Hsu Kuang-Cheng, Wang Pei-Hua, Su Bo-Han, Tseng Yufeng Jane
Department of Computer Science and Information Engineering, National Taiwan University, No. 1, Sec. 4, Roosevelt Rd., Da'an Dist., Taipei City 106319, Taiwan.
Graduate Institute of Biomedical Electronics and Bioinformatics, National Taiwan University, No. 1, Sec. 4, Roosevelt Rd., Da'an Dist., Taipei City 106319, Taiwan.
Brief Bioinform. 2025 Jul 2;26(4). doi: 10.1093/bib/bbaf392.
P-glycoprotein (P-gp), a key member of the ATP-binding cassette (ABC) transporter family, plays a significant role in drug absorption and distribution by binding to diverse xenobiotics and actively transporting them out of cells. Given P-gp's widespread expression, including its critical presence at the blood-brain barrier, identifying whether a compound functions as a P-gp substrate or inhibitor is essential in drug development to evaluate its ability to penetrate the central nervous system. However, most studies on P-gp focus on inhibitor models rather than substrate models. This study presents a robust graph neural network approach to predict P-gp substrates, leveraging graph convolutional networks, AttentiveFP, and an ensemble model. Using a dataset of 1995 drug molecules (1202 substrates, 793 nonsubstrates), AttentiveFP outperformed traditional methods, achieving an ROC-AUC of 0.848 and an accuracy of 0.815. Integrated gradient analysis identified 20 key substructures associated with P-gp substrates. Most noteworthy is that the top four conferring a >70% probability of substrate classification which can be used a quick assessment in the future. This interpretable framework enhances P-gp prediction and broader drug development efforts.

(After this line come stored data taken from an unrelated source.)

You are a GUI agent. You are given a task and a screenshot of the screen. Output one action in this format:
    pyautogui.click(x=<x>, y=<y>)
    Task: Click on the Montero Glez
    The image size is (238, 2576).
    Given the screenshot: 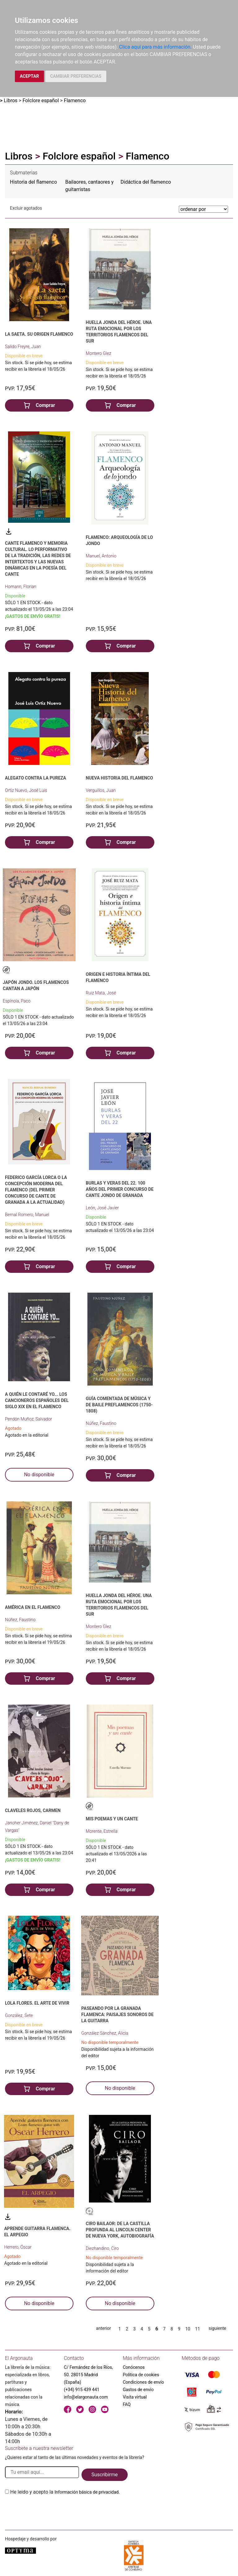 What is the action you would take?
    pyautogui.click(x=98, y=353)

P-糖蛋白(P-gp)是ATP结合盒(ABC)转运蛋白家族的关键成员,通过与多种外源性物质结合并将其主动转运出细胞,在药物吸收和分布中发挥重要作用。鉴于P-gp的广泛表达,包括其在血脑屏障中的关键存在,在药物开发中确定一种化合物是否作为P-gp底物或抑制剂发挥作用对于评估其穿透中枢神经系统的能力至关重要。然而,大多数关于P-gp的研究集中在抑制剂模型而非底物模型上。本研究提出了一种强大的图神经网络方法来预测P-gp底物,利用图卷积网络、AttentiveFP和一个集成模型。使用包含1995个药物分子(1202个底物,793个非底物)的数据集,AttentiveFP优于传统方法,实现了0.848的ROC-AUC和0.815的准确率。综合梯度分析确定了20个与P-gp底物相关的关键子结构。最值得注意的是,排名前四的子结构赋予底物分类的概率>70%,可在未来用于快速评估。这个可解释的框架增强了P-gp预测和更广泛的药物开发工作。